From Home (-maker) to Hospital (-driver)
The story of Mariam Diarra in Mali
From Home (-maker) to Hospital (-driver)
Written by: DIA Kadidia Tangara, Communications Officer, Accountability Lab, Linking and Learning Facilitator, Mali
To promote gender in transport especially for referrals to health centres in the case of obstetric emergencies, is precisely the innovation that NGO PIEACPD, (Plateforme d’Initiatives, d’Expertises en Éducation et d’Appui à la promotion des Collectivités Décentralisées or Platform for Initiatives, Expertise in education and support for the promotion of decentralised bodies) would like to develop as part of an Innovate and Learn grant in Mali. This is under the project of prevention and response to obstetric fistula through improved transport.

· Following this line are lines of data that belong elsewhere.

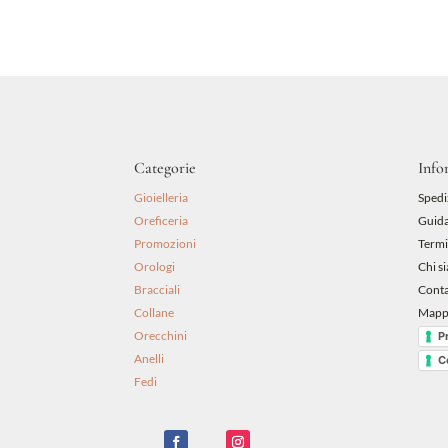
Categorie
Info
Gioielleria
Spedi
Oreficeria
Guida
Promozioni
Termi
Orologi
Chi s
Bracciali
Conta
Collane
Mappa
Orecchini
P
Anelli
C
Fedi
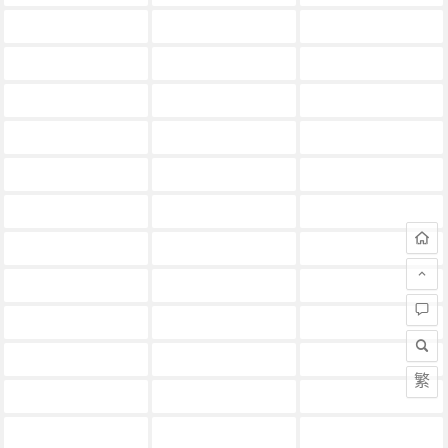
iphone6s怎么连接vpn
iphone6vpn插件
iphone6没办法挂上vpn
iphone7可以用vpn吗
iphone7怎么用vpn
iphone7怎么设置vpn
iphone7的vpn怎么设置
iphone8如何打开vpn
iphonevpn插件
iphonex中设置vpn教程
iphonex怎么开vpn
iphonex有没有vpn开关
iphonex设置vpn教程
iphone上vpn是干嘛的
iphone上vpn连接问题
iphone上哪个vpn好用
iphone上的vpn有什么用
iphone上面的vpn怎么用
iphone不插卡用vpn
iphone为什么连不上vpn
iphone什么vpn好用
iphone使用vpn教程
iphone免费vpn
iphone可用vpn
iphone大王卡利用vpn免流
iphone好用的vpn
iphone如何使用vpnso
iphone如何关闭vpn
iphone如何设置vpn
iphone如何设置vpn连接
繁
iphone如何连接vpn
iphone怎么vpn
iphone怎么使用vpn
iphone怎么开vpn
iphone怎么打开vpn
iphone怎么挂vpn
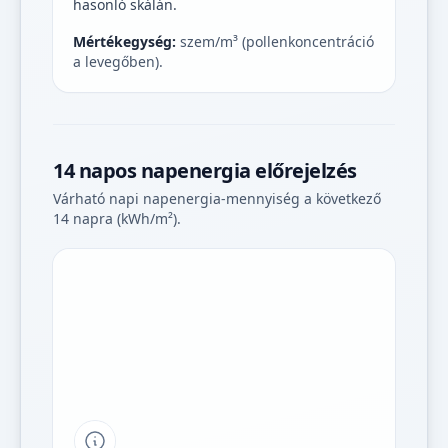
hasonló skálán.
Mértékegység:
szem/m³ (pollenkoncentráció
a levegőben).
14 napos napenergia előrejelzés
Várható napi napenergia-mennyiség a következő
14 napra (kWh/m²).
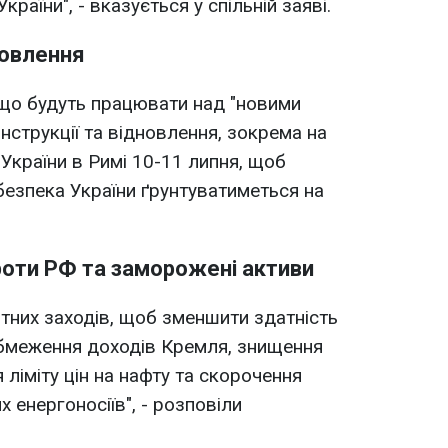
раїни", - вказується у спільній заяві.
новлення
 що будуть працювати над "новими
струкції та відновлення, зокрема на
України в Римі 10-11 липня, щоб
безпека України ґрунтуватиметься на
проти РФ та заморожені активи
тних заходів, щоб зменшити здатність
обмеження доходів Кремля, знищення
 ліміту цін на нафту та скорочення
х енергоносіїв", - розповіли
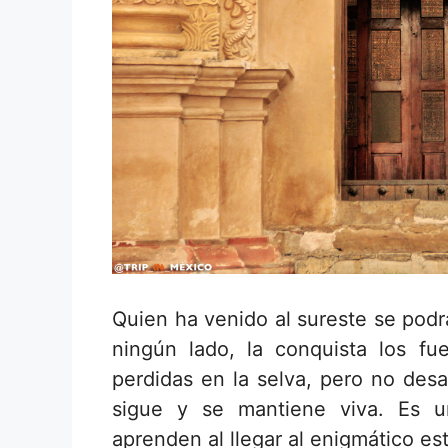
Quien ha venido al sureste se podr
ningún lado, la conquista los f
perdidas en la selva, pero no desa
sigue y se mantiene viva. Es u
aprenden al llegar al enigmático e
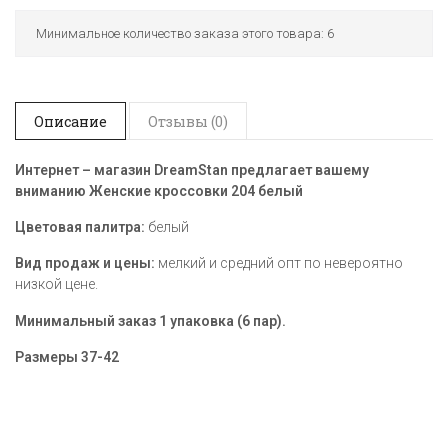
Минимальное количество заказа этого товара: 6
Описание
Отзывы (0)
Интернет – магазин DreamStan предлагает вашему
вниманию Женские кроссовки 204 белый
Цветовая палитра:
белый
Вид продаж и цены:
мелкий и средний опт по невероятно
низкой цене.
Минимальный заказ 1 упаковка (6 пар).
Размеры
37-42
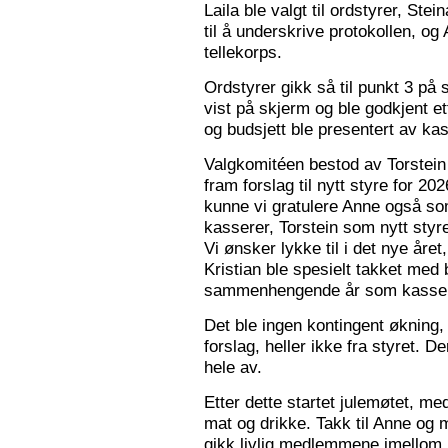
Laila ble valgt til ordstyrer, Stei
til å underskrive protokollen, o
tellekorps.
Ordstyrer gikk så til punkt 3 på
vist på skjerm og ble godkjent et
og budsjett ble presentert av kas
Valgkomitéen bestod av Torstein 
fram forslag til nytt styre for 2
kunne vi gratulere Anne også s
kasserer, Torstein som nytt sty
Vi ønsker lykke til i det nye åre
Kristian ble spesielt takket med 
sammenhengende år som kasser
Det ble ingen kontingent økning,
forslag, heller ikke fra styret. 
hele av.
Etter dette startet julemøtet, m
mat og drikke. Takk til Anne og 
gikk livlig medlemmene imellom, o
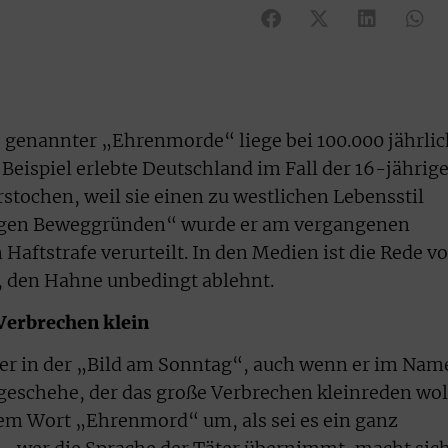
o genannter „Ehrenmorde“ liege bei 100.000 jährlic
 Beispiel erlebte Deutschland im Fall der 16-jährig
erstochen, weil sie einen zu westlichen Lebensstil
rigen Beweggründen“ wurde er am vergangenen
 Haftstrafe verurteilt. In den Medien ist die Rede 
 den Hahne unbedingt ablehnt.
Verbrechen klein
 er in der „Bild am Sonntag“, auch wenn er im Nam
geschehe, der das große Verbrechen kleinreden wol
dem Wort „Ehrenmord“ um, als sei es ein ganz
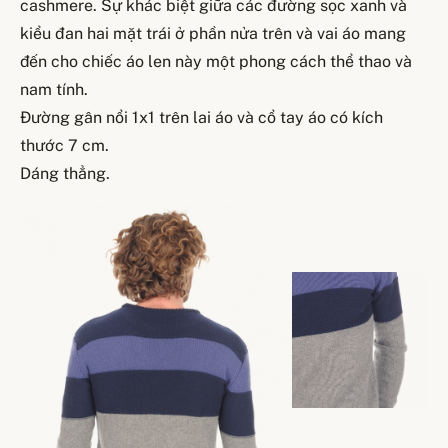
cashmere. Sự khác biệt giữa các đường sọc xanh và
kiểu đan hai mặt trái ở phần nửa trên và vai áo mang
đến cho chiếc áo len này một phong cách thể thao và
nam tính.
Đường gân nổi 1x1 trên lai áo và cổ tay áo có kích
thước 7 cm.
Dáng thẳng.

The ‘operation’ kicked off in a Community Health Centre in Samine in the Segou region. Mariam Diarra had the honour as one of the first women to participate.
The problem: fistula
Fistula is a hole in the birth canal caused by obstructed labour. It happens more in rural areas where there is a lack of medically qualified personnel. It is caused by, among others, delays in referring to hospitals (so-called ‘first delay’), harmful gender-based practices such as Female Genital Mutilation, child marriage, poverty, distance from a health centre, delays at the facility itself to administer health care, and giving birth at a young age (under 18), as well as malnutrition.
The consequences of obstetric fistula can be enormous. They include, for example, injury, stillbirth, social exclusion, marginalisation, isolation, religious exclusion, abandonment by the husband, divorce, legal separation, reduced working time and loss in purchasing power, and psychological trauma.

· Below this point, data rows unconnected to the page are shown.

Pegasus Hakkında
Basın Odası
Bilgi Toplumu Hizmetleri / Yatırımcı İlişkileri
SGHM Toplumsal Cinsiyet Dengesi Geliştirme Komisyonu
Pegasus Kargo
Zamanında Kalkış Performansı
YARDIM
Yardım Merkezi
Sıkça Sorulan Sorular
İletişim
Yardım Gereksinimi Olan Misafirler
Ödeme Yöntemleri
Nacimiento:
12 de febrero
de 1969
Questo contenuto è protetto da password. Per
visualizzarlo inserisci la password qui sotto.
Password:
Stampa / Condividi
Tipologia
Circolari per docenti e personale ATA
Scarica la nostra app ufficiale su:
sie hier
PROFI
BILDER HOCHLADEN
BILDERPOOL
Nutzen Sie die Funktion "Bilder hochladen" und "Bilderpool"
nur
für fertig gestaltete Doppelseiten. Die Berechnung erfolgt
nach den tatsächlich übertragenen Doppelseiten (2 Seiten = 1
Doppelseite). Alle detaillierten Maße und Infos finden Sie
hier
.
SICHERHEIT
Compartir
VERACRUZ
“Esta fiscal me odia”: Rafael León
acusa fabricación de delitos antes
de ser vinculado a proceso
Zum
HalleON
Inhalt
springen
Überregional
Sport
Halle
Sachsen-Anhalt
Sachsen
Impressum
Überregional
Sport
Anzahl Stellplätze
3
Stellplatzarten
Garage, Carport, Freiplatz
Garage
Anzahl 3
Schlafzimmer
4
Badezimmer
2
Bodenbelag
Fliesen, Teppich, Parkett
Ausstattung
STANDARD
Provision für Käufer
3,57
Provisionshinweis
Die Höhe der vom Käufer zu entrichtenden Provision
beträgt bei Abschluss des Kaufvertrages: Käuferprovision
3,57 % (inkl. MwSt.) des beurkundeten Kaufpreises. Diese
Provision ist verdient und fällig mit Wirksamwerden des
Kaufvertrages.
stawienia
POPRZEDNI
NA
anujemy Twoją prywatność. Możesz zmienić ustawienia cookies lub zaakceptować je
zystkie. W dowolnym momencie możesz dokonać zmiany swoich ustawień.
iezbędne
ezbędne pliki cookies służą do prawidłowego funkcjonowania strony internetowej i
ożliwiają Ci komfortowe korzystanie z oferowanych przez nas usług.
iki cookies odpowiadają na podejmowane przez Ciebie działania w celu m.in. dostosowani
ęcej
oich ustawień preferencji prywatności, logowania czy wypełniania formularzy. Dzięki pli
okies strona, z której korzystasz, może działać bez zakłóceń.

For NGOs like PIEACPD, safeguarding social well-being also means access for all to quality health care, including reproductive health, and obstetric fistula.

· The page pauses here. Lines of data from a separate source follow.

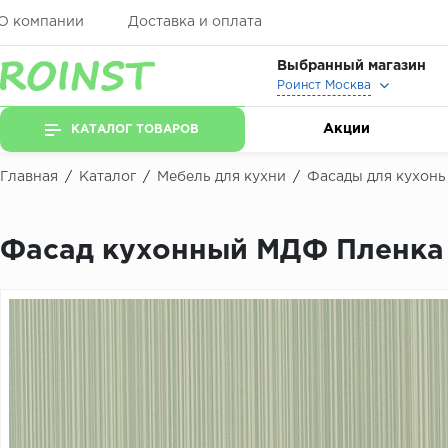
О компании
Доставка и оплата
Выбранный магазин
Роинст Москва
Акции
КАТАЛОГ ТОВАРОВ
Главная
/
Каталог
/
Мебель для кухни
/
Фасады для кухонь
Фасад кухонный МДФ Пленка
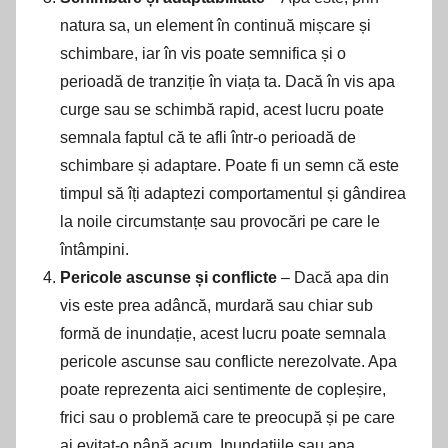
natura sa, un element în continuă mișcare și
schimbare, iar în vis poate semnifica și o
perioadă de tranziție în viața ta. Dacă în vis apa
curge sau se schimbă rapid, acest lucru poate
semnala faptul că te afli într-o perioadă de
schimbare și adaptare. Poate fi un semn că este
timpul să îți adaptezi comportamentul și gândirea
la noile circumstanțe sau provocări pe care le
întâmpini.
Pericole ascunse și conflicte
– Dacă apa din
vis este prea adâncă, murdară sau chiar sub
formă de inundație, acest lucru poate semnala
pericole ascunse sau conflicte nerezolvate. Apa
poate reprezenta aici sentimente de copleșire,
frici sau o problemă care te preocupă și pe care
ai evitat-o până acum. Inundațiile sau apa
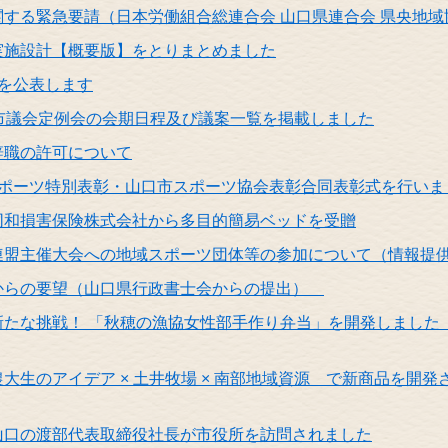
関する緊急要請（日本労働組合総連合会 山口県連合会 県央地
実施設計【概要版】をとりまとめました
を公表します
口市議会定例会の会期日程及び議案一覧を掲載しました
辞職の許可について
スポーツ特別表彰・山口市スポーツ協会表彰合同表彰式を行いま
同和損害保険株式会社から多目的簡易ベッドを受贈
連盟主催大会への地域スポーツ団体等の参加について（情報提
からの要望（山口県行政書士会からの提出）
新たな挑戦！ 「秋穂の漁協女性部手作り弁当」を開発しました
大生のアイデア × 土井牧場 × 南部地域資源 で新商品を開
山口の渡部代表取締役社長が市役所を訪問されました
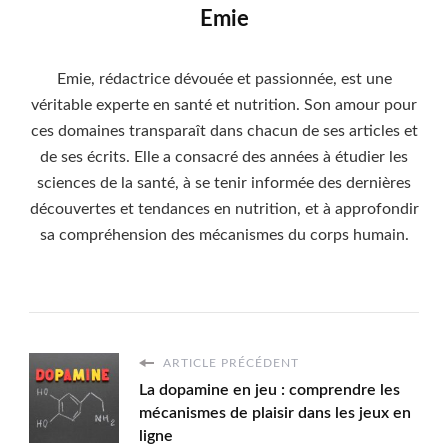
Emie
Emie, rédactrice dévouée et passionnée, est une
véritable experte en santé et nutrition. Son amour pour
ces domaines transparaît dans chacun de ses articles et
de ses écrits. Elle a consacré des années à étudier les
sciences de la santé, à se tenir informée des dernières
découvertes et tendances en nutrition, et à approfondir
sa compréhension des mécanismes du corps humain.
ARTICLE PRÉCÉDENT
La dopamine en jeu : comprendre les
mécanismes de plaisir dans les jeux en
ligne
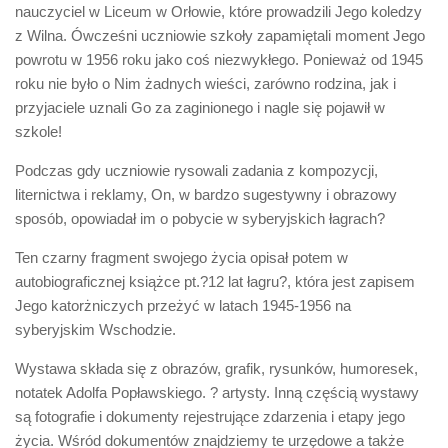
nauczyciel w Liceum w Orłowie, które prowadzili Jego koledzy
z Wilna. Ówcześni uczniowie szkoły zapamiętali moment Jego
powrotu w 1956 roku jako coś niezwykłego. Ponieważ od 1945
roku nie było o Nim żadnych wieści, zarówno rodzina, jak i
przyjaciele uznali Go za zaginionego i nagle się pojawił w
szkole!
Podczas gdy uczniowie rysowali zadania z kompozycji,
liternictwa i reklamy, On, w bardzo sugestywny i obrazowy
sposób, opowiadał im o pobycie w syberyjskich łagrach?
Ten czarny fragment swojego życia opisał potem w
autobiograficznej książce pt.?12 lat łagru?, która jest zapisem
Jego katorżniczych przeżyć w latach 1945-1956 na
syberyjskim Wschodzie.
Wystawa składa się z obrazów, grafik, rysunków, humoresek,
notatek Adolfa Popławskiego. ? artysty. Inną częścią wystawy
są fotografie i dokumenty rejestrujące zdarzenia i etapy jego
życia. Wśród dokumentów znajdziemy te urzędowe a także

The case of Mariam resembles that of thousands of women who, in anonymity, suffer quietly the after-effects of obstetric trauma.
Following the first meetings with PIEAPCD, as part of the Voice project to reduce the risk of obstetric fistula, Mariam Diarra was one of the first candidates for driving a motorbike ambulance for the Samine Community Health Centre. Driving an ambulance is a role reserved for men only and, the motorcycle ambulances are also a novelty, at least in this locality where men dominate in decision-making. Because of this role, Mariam Diarra and two of her colleagues have obtained a status in which they will be more respected and will henceforth participate in decisions on referral management in case of medical evacuation.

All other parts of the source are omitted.